Vertex Pharmaceuticals said it is enhancing its gene editing capabilities to develop novel therapies for Duchenne muscular dystrophy (DMD) and myotonic dystrophy type 1 (DM1) by expanding its collaboration with CRISPR Therapeutics and acquiring Exonics Therapeutics.
Exonics Therapeutics is developing gene editing therapies to treat patients with DMD and other severe genetic neuromuscular diseases. The acquisition gives Vertex intellectual property, technology, and scientific expertise in gene editing therapies for these diseases. In multiple preclinical DMD models, Exonics has used SingleCut CRISPR to genetically repair and restore dystrophin, the key protein missing in children with DMD.
Under the terms of the acquisition, Vertex will acquire all outstanding shares of Exonics, which will become a separate, wholly owned subsidiary of Vertex. Exonics equity holders are eligible to receive payments of approximately $1 billion, including $245 million upfront and potential future payments based upon the successful achievement of specified development and regulatory milestones for the DMD and DM1 programs.
The companies anticipate the acquisition will close in the third quarter of 2019.
Under the terms of the strategic collaboration and license agreement with CRISPR Therapeutics, Vertex will pay $175 million upfront for the exclusive worldwide rights to the company’s existing and future intellectual property including foundational CRISPR/Cas9 technology, novel endonucleases, single and double cut guide RNAs, and AAV vectors for DMD and DM1 gene editing products.
For the DMD program, Vertex is responsible for all research, development, manufacturing, and commercialization activities and all related costs. For the DM1 program, Vertex and CRISPR will share research costs for specified guide RNA research to be conducted by CRISPR, and Vertex is responsible for all other research, development, manufacturing, and commercialization costs.

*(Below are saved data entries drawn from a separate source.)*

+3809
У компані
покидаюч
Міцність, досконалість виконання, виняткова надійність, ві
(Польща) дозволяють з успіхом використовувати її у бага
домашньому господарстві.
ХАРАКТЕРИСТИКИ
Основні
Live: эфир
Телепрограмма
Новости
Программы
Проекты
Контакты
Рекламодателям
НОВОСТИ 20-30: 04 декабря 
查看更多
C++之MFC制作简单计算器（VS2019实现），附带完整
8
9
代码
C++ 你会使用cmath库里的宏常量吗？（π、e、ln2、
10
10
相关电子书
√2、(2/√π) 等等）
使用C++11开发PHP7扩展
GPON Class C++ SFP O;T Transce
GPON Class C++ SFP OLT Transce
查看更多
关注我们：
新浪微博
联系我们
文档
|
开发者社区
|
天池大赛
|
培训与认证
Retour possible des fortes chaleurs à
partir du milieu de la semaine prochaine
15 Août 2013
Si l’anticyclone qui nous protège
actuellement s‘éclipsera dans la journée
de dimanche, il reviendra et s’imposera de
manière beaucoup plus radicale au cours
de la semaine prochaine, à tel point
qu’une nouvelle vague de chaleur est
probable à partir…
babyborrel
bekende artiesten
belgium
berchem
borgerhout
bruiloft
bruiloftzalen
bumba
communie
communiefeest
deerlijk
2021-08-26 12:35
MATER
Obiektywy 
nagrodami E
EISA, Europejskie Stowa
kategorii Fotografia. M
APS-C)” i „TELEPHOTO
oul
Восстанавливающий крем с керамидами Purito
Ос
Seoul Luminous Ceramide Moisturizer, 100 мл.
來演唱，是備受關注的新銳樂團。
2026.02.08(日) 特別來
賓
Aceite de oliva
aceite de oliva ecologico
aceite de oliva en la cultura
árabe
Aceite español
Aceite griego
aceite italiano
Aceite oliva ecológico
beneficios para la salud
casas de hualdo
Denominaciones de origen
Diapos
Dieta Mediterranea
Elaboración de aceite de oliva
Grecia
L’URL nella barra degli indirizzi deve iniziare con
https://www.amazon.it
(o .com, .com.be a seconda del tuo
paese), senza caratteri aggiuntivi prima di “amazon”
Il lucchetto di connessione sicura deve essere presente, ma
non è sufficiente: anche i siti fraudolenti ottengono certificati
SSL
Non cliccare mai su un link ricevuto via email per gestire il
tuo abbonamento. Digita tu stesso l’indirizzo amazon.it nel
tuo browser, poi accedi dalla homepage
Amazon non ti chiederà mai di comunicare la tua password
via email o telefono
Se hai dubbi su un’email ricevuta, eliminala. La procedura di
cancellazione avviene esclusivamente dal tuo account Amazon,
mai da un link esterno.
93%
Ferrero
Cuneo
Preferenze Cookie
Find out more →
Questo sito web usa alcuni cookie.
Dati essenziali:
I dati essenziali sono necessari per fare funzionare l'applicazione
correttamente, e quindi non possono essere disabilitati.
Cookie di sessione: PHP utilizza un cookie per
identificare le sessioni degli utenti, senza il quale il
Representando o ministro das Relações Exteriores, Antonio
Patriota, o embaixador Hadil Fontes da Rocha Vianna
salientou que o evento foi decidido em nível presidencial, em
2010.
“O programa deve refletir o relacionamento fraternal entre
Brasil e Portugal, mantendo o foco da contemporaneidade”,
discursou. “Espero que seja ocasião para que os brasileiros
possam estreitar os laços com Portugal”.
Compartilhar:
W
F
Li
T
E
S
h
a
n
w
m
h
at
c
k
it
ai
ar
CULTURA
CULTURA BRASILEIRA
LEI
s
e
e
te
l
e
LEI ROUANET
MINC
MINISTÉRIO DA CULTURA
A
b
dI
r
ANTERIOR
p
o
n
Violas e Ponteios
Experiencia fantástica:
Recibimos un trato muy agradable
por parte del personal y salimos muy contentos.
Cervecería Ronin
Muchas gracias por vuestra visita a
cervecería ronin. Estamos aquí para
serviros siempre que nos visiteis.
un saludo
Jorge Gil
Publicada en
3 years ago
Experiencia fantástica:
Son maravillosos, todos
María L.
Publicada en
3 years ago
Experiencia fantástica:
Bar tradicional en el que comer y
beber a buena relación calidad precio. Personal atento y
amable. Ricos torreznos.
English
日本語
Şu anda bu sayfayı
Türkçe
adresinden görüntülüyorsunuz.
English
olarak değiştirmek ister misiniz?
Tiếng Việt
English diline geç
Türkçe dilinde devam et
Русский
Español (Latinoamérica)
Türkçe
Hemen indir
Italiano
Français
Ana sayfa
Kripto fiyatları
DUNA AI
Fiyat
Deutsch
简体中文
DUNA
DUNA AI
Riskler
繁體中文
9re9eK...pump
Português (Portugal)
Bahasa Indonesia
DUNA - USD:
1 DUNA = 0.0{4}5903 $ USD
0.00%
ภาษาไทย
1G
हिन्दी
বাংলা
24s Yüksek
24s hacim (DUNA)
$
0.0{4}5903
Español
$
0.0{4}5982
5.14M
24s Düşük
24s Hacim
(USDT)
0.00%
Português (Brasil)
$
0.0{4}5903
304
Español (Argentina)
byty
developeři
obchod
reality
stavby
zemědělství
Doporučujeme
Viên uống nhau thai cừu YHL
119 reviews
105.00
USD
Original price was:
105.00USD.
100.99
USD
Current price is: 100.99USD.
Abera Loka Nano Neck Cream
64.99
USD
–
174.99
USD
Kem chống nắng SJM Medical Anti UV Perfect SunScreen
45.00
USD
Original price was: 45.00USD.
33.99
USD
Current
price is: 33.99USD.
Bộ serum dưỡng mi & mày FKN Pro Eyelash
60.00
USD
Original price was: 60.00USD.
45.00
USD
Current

CRISPR Therapeutics is eligible to receive payments of up to $1 billion inclusive of the upfront and potential future payments based upon the successful achievement of specified research, development, regulatory, and commercial milestones for the DMD and DM1 programs. In addition, Vertex will pay tiered royalties on future net sales on any products that may result from this collaboration. At IND filing, CRISPR has the option to forego the DM1 milestones and royalties to co-develop and co-commercialize all DM1 products globally.
“Through the expanded collaboration with CRISPR and the acquisition of Exonics, we are bringing together the intellectual property, technologies, and scientific expertise needed to establish a leading gene editing platform for DMD and DM1. These transactions are highly aligned with our strategy of investing in scientific innovation to create transformative medicines for people with serious diseases,” said Jeffrey Leiden, chairman, president and CEO of Vertex. “We are continuing to build a toolbox of small molecule and nucleic acid technologies and capabilities that will allow us to drive scientific innovation to produce transformative medicines for a broad portfolio of diseases.”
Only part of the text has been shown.